Well, we are responsible to some extent for stemming the flow of oil by getting into a fight with Iran, so I suppose you can justify the U.S. being responsible for opening up the Straits.  I am not mad at our allies who don’t want to help out. Apparently some of them are helping but haven’t been named.  And on the continued fighting:

  • Israel strikes Iran: The Israeli military said on Monday it had launched a “broad wave” of attacks across Iran. Earlier, airstrikes again targeted the Mehrabad airport in Tehran, and a thick plume of smoke was rising from the airport, according to several residents of Tehran.

  • Iranian response: Iran’s foreign minister, Abbas Araghchi, told CBS News on Sunday that the country was “ready to defend ourselves as long as it takes” and denied Mr. Trump’s claim a day earlier that Iran wanted to make a deal. “We never asked for a cease-fire, and we have never asked even for negotiation,” he said.

The NYT also reports that in the arguments over who would be Iran’s next Supreme Leader, there was a squabble (the NYT calls it a “full-on war of succession”) between the moderates and the Revolutionary Guards. Since Mojtaba Khamenei was chosen, the Guard clearly won.

*At the Free Press, Michael B. Oren, former Israeli Ambassador to the U.S., tells us “How this war ends.”

 . . . barring an irrepressible popular revolt or a coup within the Iranian regime, neither of which currently seems probable, there is only one way that this war can successfully end. Decisively defeating Iran requires an initial application of massive military power followed by a long-term strategy of total containment. The model must not be the “forever wars” in Iraq and Afghanistan, but rather the generational struggle against Soviet Communism—the Cold War that the United States ultimately won.

. . .Should the war end now, much of the Middle East would once again fall into Tehran’s sphere of influence. Confident that future American presidents will not renew major operations against it, the regime can resume its manufacture of ballistic missiles and reconstruct its nuclear facilities. The Strait of Hormuz will become an exclusively Iranian-controlled channel while terrorist attacks multiply across the Western world. The Gulf States, already afraid to alienate Iran by retaliating for its rocket and drone attacks against them, will rush to pay homage to the Islamic Republic. The people of Iran will be subject to unending and increasingly violent oppression. The international balance of power will also be skewed, with Russia and China reaching dangerous conclusions about America’s staying power.

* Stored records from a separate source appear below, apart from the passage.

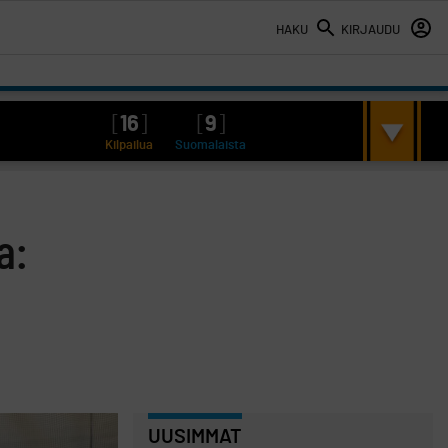
HAKU
KIRJAUDU
[
16
]
[
9
]
Kilpailua
Suomalaista
a:
UUSIMMAT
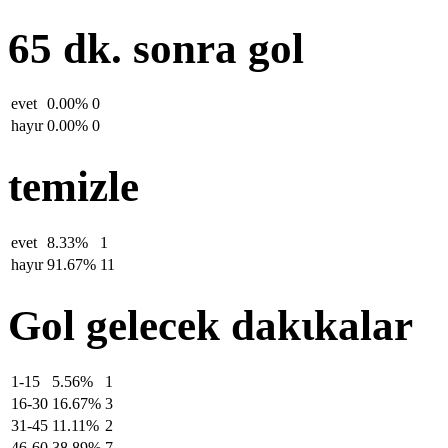
65 dk. sonra gol
evet
0.00%
0
hayιr
0.00%
0
temizle
evet
8.33%
1
hayιr
91.67%
11
Gol gelecek dakιkalar
1-15
5.56%
1
16-30
16.67%
3
31-45
11.11%
2
46-60
38.89%
7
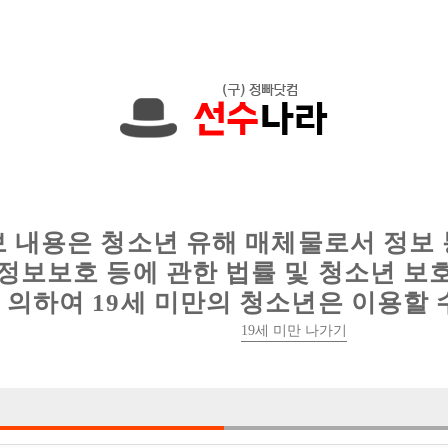
에서는 현재
1091건
의 채용정보와
6011건
의 이력서가 등록되어 있
인
웨이터 구인
이력서 정보
커뮤니티
보 내용은 청소년 유해 매체물로서 정보
정보보호 등에 관한 법률 및 청소년 보
의하여 19세 미만의 청소년은 이용할 
19세 미만 나가기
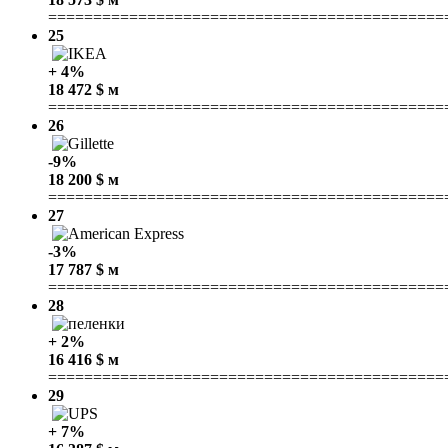
============================================
25
+ 4%
18 472 $ м
============================================
26
-9%
18 200 $ м
============================================
27
-3%
17 787 $ м
============================================
28
+ 2%
16 416 $ м
============================================
29
+ 7%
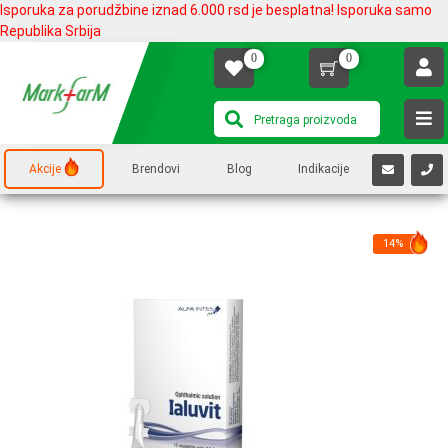
Isporuka za porudžbine iznad 6.000 rsd je besplatna! Isporuka samo
Republika Srbija
0
0
Akcije
Brendovi
Blog
Indikacije
14%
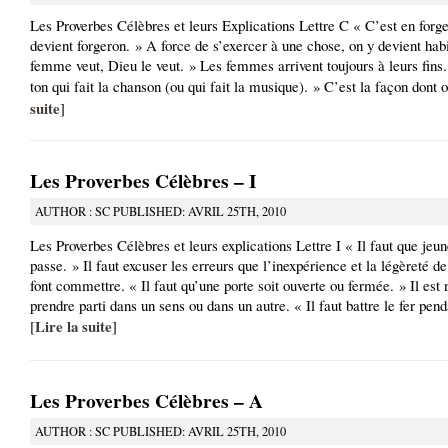
Les Proverbes Célèbres et leurs Explications Lettre C « C’est en forge
devient forgeron. » A force de s’exercer à une chose, on y devient hab
femme veut, Dieu le veut. » Les femmes arrivent toujours à leurs fins.
ton qui fait la chanson (ou qui fait la musique). » C’est la façon dont o
suite
]
Les Proverbes Célèbres – I
AUTHOR : SC PUBLISHED: AVRIL 25TH, 2010
Les Proverbes Célèbres et leurs explications Lettre I « Il faut que jeu
passe. » Il faut excuser les erreurs que l’inexpérience et la légèreté d
font commettre. « Il faut qu’une porte soit ouverte ou fermée. » Il est
prendre parti dans un sens ou dans un autre. « Il faut battre le fer pend
Lire la suite
[
]
Les Proverbes Célèbres – A
AUTHOR : SC PUBLISHED: AVRIL 25TH, 2010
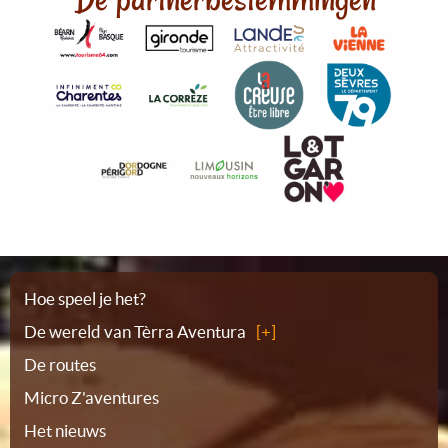
Plattegrond
Hoe speel je het?
De wereld van Tèrra Aventura
De routes
Micro Z'aventures
Het nieuws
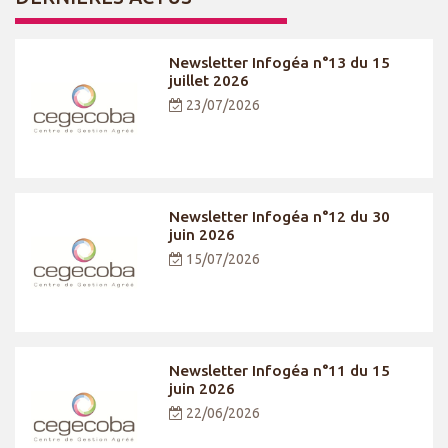
Newsletter Infogéa n°13 du 15
juillet 2026
23/07/2026
Newsletter Infogéa n°12 du 30
juin 2026
15/07/2026
Newsletter Infogéa n°11 du 15
juin 2026
22/06/2026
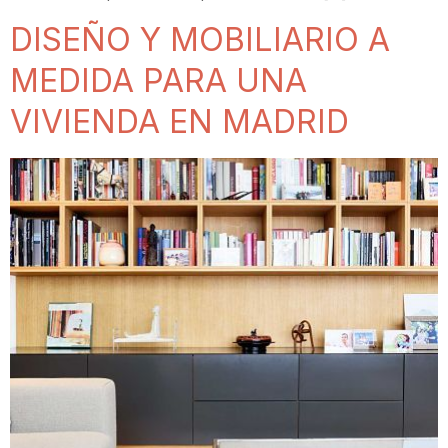
DISEÑO Y MOBILIARIO A
MEDIDA PARA UNA
VIVIENDA EN MADRID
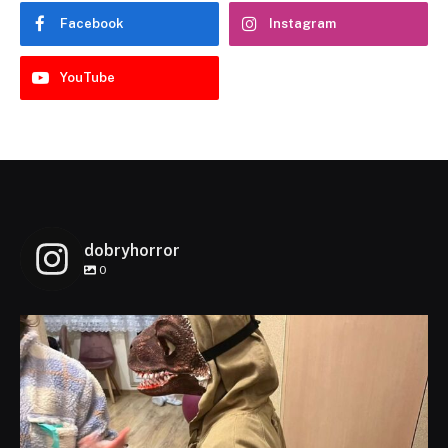
Facebook
Instagram
YouTube
dobryhorror
0
dobryhorror
Lis 1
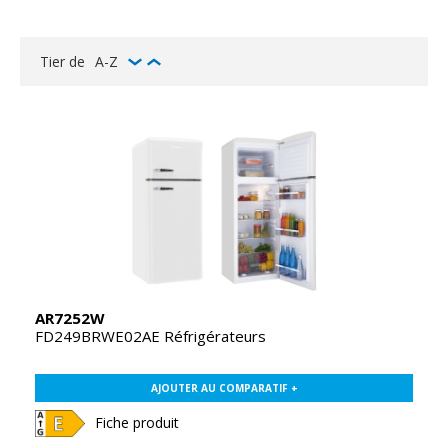
Tier de
A-Z
AR7252W
FD249BRWE02AE Réfrigérateurs
AJOUTER AU COMPARATIF +
Fiche produit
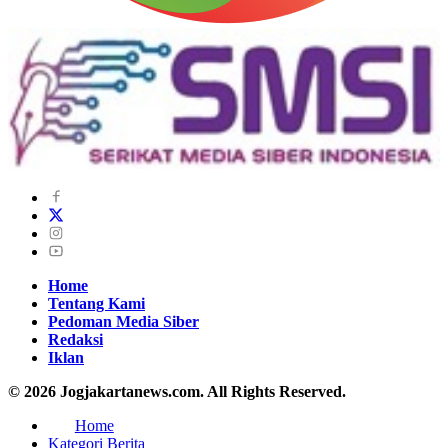
Home
Tentang Kami
Pedoman Media Siber
Redaksi
Iklan
© 2026 Jogjakartanews.com. All Rights Reserved.
Home
Kategori Berita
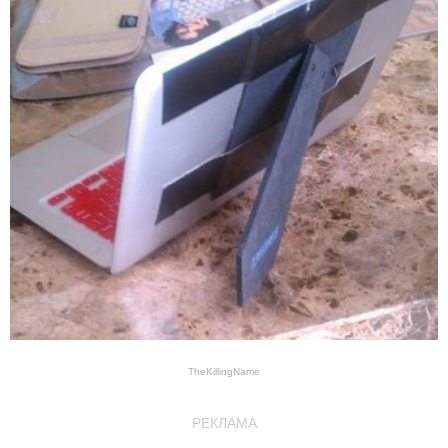
TheKillingName
РЕКЛАМА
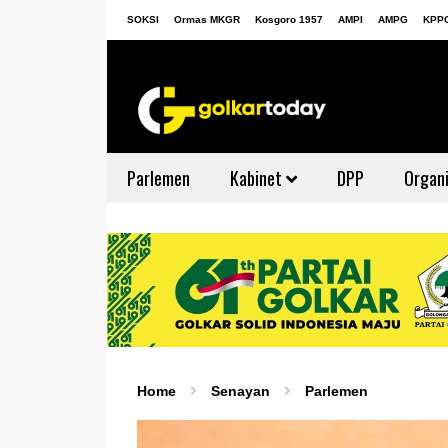
SOKSI
Ormas MKGR
Kosgoro 1957
AMPI
AMPG
KPP
Parlemen
Kabinet
DPP
Organi
Home
Senayan
Parlemen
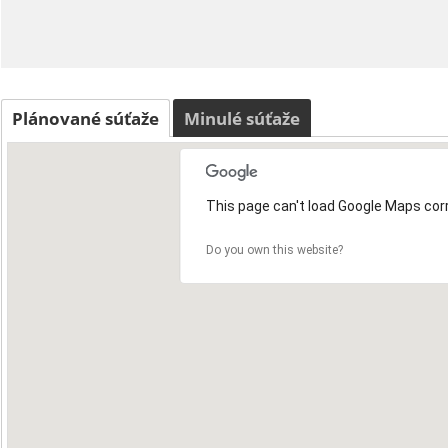
Plánované súťaže
Minulé súťaže
This page can't load Google Maps corr
Do you own this website?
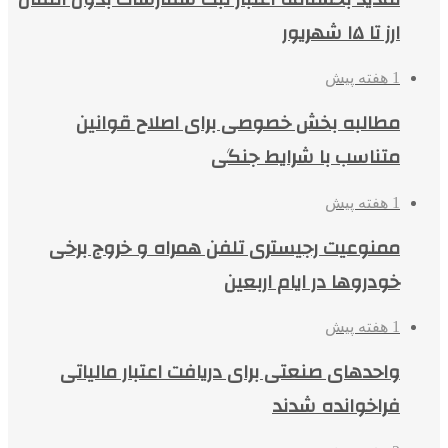
ارز تا ۱۵ شهریور
1 هفته پیش
مطالبه بخش خصوصی برای اصلاح قوانین
متناسب با شرایط جنگی
1 هفته پیش
ممنوعیت رجیستری تلفن همراه و خروج برخی
خودروها در ایام اربعین
1 هفته پیش
واحدهای صنعتی برای دریافت اعتبار مالیاتی
فراخوانده شدند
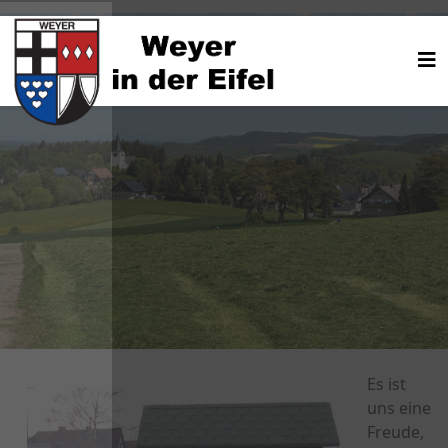
Es ist 
uns eine 
Freude, 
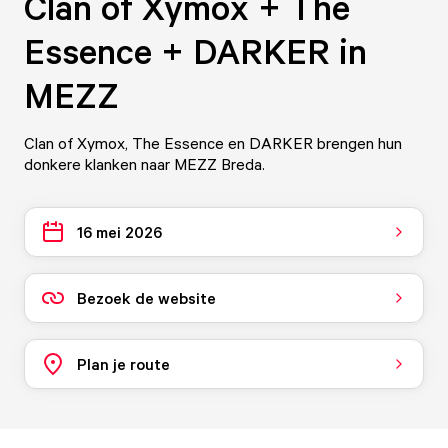
Clan of Xymox + The
Essence + DARKER in
MEZZ
Clan of Xymox, The Essence en DARKER brengen hun
donkere klanken naar MEZZ Breda.
16 mei 2026
Bezoek de website
Plan je route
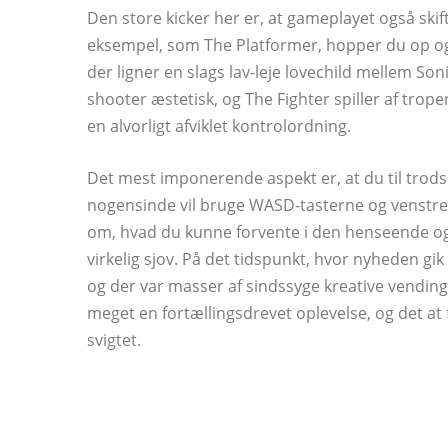
Den store kicker her er, at gameplayet også skif
eksempel, som The Platformer, hopper du op og
der ligner en slags lav-leje lovechild mellem So
shooter æstetisk, og The Fighter spiller af tro
en alvorligt afviklet kontrolordning.
Det mest imponerende aspekt er, at du til trods
nogensinde vil bruge WASD-tasterne og venstre m
om, hvad du kunne forvente i den henseende og 
virkelig sjov. På det tidspunkt, hvor nyheden gik
og der var masser af sindssyge kreative vendinger
meget en fortællingsdrevet oplevelse, og det at 
svigtet.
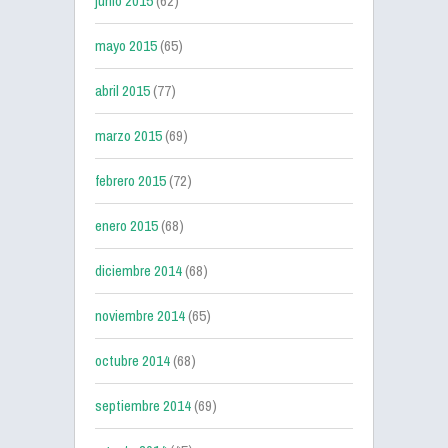
junio 2015
(62)
mayo 2015
(65)
abril 2015
(77)
marzo 2015
(69)
febrero 2015
(72)
enero 2015
(68)
diciembre 2014
(68)
noviembre 2014
(65)
octubre 2014
(68)
septiembre 2014
(69)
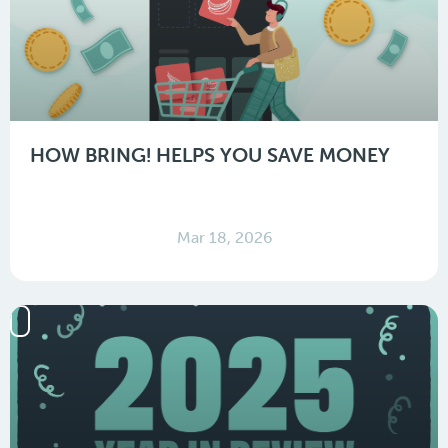
HOW BRING! HELPS YOU SAVE MONEY
Mar 18, 2026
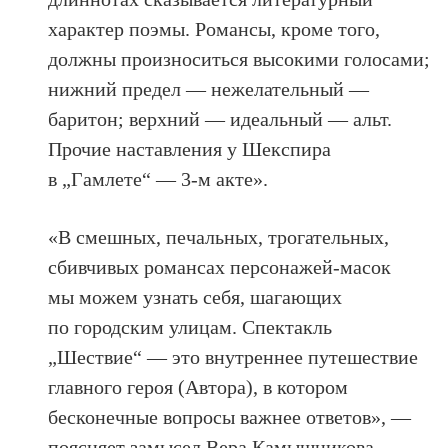
характер поэмы. Романсы, кроме того,
должны произноситься высокими голосами;
нижний предел — нежелательный —
баритон; верхний — идеальный — альт.
Прочие наставления у Шекспира
в „Гамлете“ — 3-м акте».
«В смешных, печальных, трогательных,
сбивчивых романсах персонажей-масок
мы можем узнать себя, шагающих
по городским улицам. Спектакль
„Шествие“ — это внутреннее путешествие
главного героя (Автора), в котором
бесконечные вопросы важнее ответов», —
поясняет замысел Вера Камышникова.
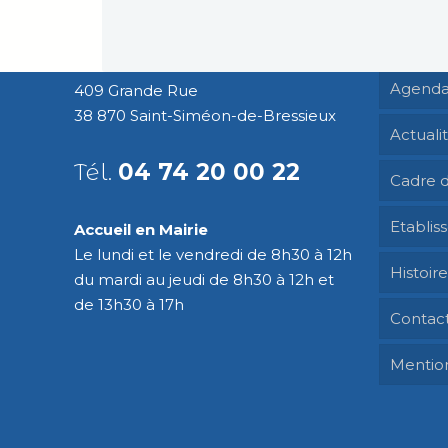
Saint 
Mairie de Saint-Siméon-de-
Bressieux
Agenda
409 Grande Rue
38 870 Saint-Siméon-de-Bressieux
Actuali
Tél.
04 74 20 00 22
Cadre d
Etablis
Accueil en Mairie
Le lundi et le vendredi de 8h30 à 12h
Histoir
du mardi au jeudi de 8h30 à 12h et
de 13h30 à 17h
Contac
Mention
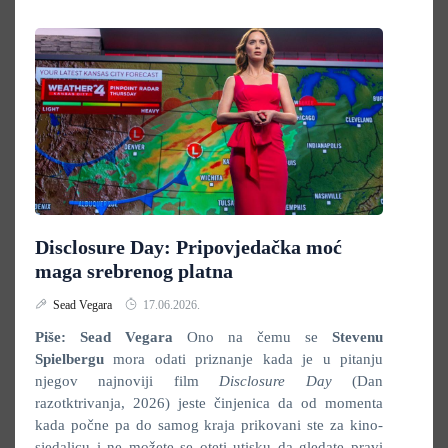
Disclosure Day: Pripovjedačka moć
maga srebrenog platna
Sead Vegara
17.06.2026.
Piše: Sead Vegara
Ono na čemu se
Stevenu
Spielbergu
mora odati priznanje kada je u pitanju
njegov najnoviji film
Disclosure Day
(Dan
razotktrivanja, 2026) jeste činjenica da od momenta
kada počne pa do samog kraja prikovani ste za kino-
sjedalicu i ne možete se oteti utisku da gledate pravi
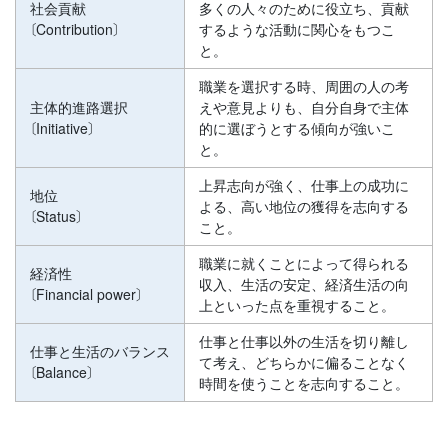
社会貢献
多くの人々のために役立ち、貢献
〔Contribution〕
するような活動に関心をもつこ
と。
職業を選択する時、周囲の人の考
主体的進路選択
えや意見よりも、自分自身で主体
〔Initiative〕
的に選ぼうとする傾向が強いこ
と。
上昇志向が強く、仕事上の成功に
地位
よる、高い地位の獲得を志向する
〔Status〕
こと。
職業に就くことによって得られる
経済性
収入、生活の安定、経済生活の向
〔Financial power〕
上といった点を重視すること。
仕事と仕事以外の生活を切り離し
仕事と生活のバランス
て考え、どちらかに偏ることなく
〔Balance〕
時間を使うことを志向すること。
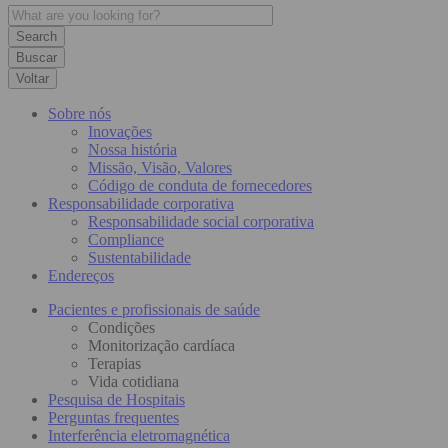
Buscar
Voltar
Sobre nós
Inovações
Nossa história
Missão, Visão, Valores
Código de conduta de fornecedores
Responsabilidade corporativa
Responsabilidade social corporativa
Compliance
Sustentabilidade
Endereços
Pacientes e profissionais de saúde
Condições
Monitorização cardíaca
Terapias
Vida cotidiana
Pesquisa de Hospitais
Perguntas frequentes
Interferência eletromagnética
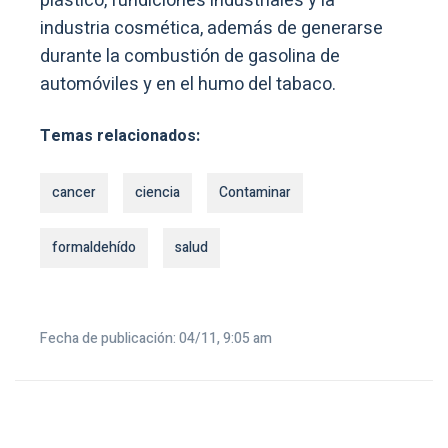
plástico, fundiciones industriales y la
industria cosmética, además de generarse
durante la combustión de gasolina de
automóviles y en el humo del tabaco.
Temas relacionados:
cancer
ciencia
Contaminar
formaldehído
salud
Fecha de publicación: 04/11, 9:05 am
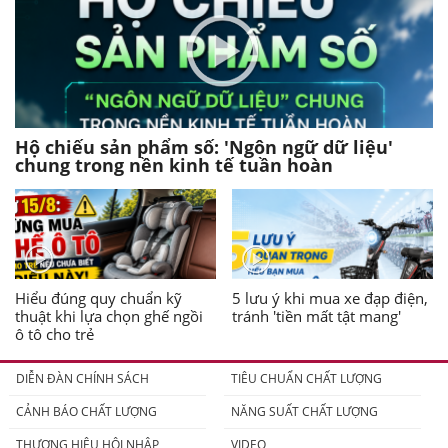
Hộ chiếu sản phẩm số: 'Ngôn ngữ dữ liệu'
chung trong nền kinh tế tuần hoàn
Hiểu đúng quy chuẩn kỹ
5 lưu ý khi mua xe đạp điện,
thuật khi lựa chọn ghế ngồi
tránh 'tiền mất tật mang'
ô tô cho trẻ
DIỄN ĐÀN CHÍNH SÁCH
TIÊU CHUẨN CHẤT LƯỢNG
CẢNH BÁO CHẤT LƯỢNG
NĂNG SUẤT CHẤT LƯỢNG
THƯƠNG HIỆU HỘI NHẬP
VIDEO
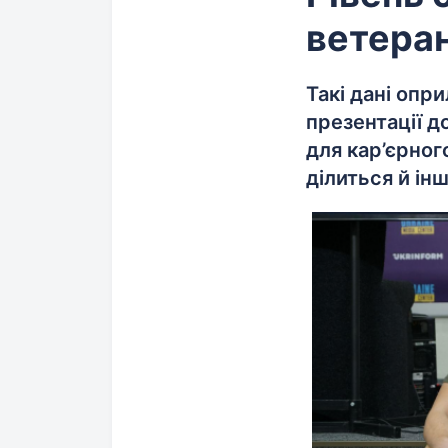
ветеран
Такі дані опр
презентації 
для кар’єрног
ділиться й і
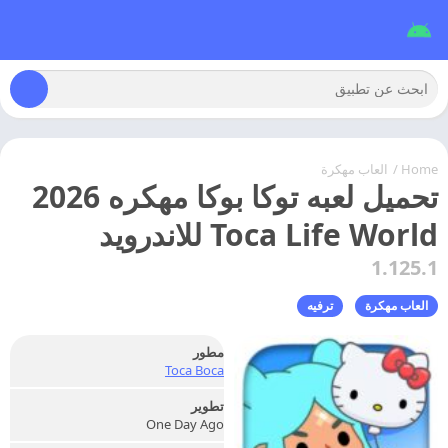
Home
/
العاب مهكرة
تحميل لعبه توكا بوكا مهكره 2026
Toca Life World للاندرويد
1.125.1
العاب مهكرة
ترفيه
مطور
Toca Boca
تطوير
One Day Ago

To avoid that catastrophic scenario, the United States and Israel must deny Iran a victory by any definition. They must continue their intense bombing campaign to destroy Iran’s ability to produce, store, and launch missiles and drones. They must clear the Strait of Hormuz of Iranian mines, so that oil freighters can be safely escorted through its waters. Once defanged, Iran can be sealed by a hermetic naval blockade that will prevent the export of a single drop of oil and the entry of all but essential foodstuffs and medicines. Every effort should be made to ease the suffering of the civilian population while facilitating their ability to resist—and perhaps overthrow—the regime. It may take several years, but the Islamic Republic will fall. The Soviet Union eventually collapsed because outside pressure forced it to collapse in on itself. The same can be true of Iran.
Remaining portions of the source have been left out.